##### Exercise input

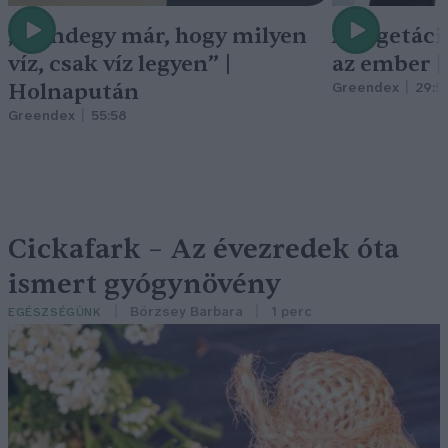
„Mindegy már, hogy milyen
A vegetáci
víz, csak víz legyen” |
az ember 
Holnapután
Greendex
29:5
Greendex
55:58
Cickafark – Az évezredek óta
ismert gyógynövény
Börzsey Barbara
1 perc
EGÉSZSÉGÜNK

##########

What to produce =>
Leave the images aside and transcribe all entries exactly.

Task response =>
„Mindegy már, hogy milyen
A vegetáci
víz, csak víz legyen” |
az ember 
Holnapután
Greendex
29:5
Greendex
55:58
Cickafark – Az évezredek óta
ismert gyógynövény
Börzsey Barbara
1 perc
EGÉSZSÉGÜNK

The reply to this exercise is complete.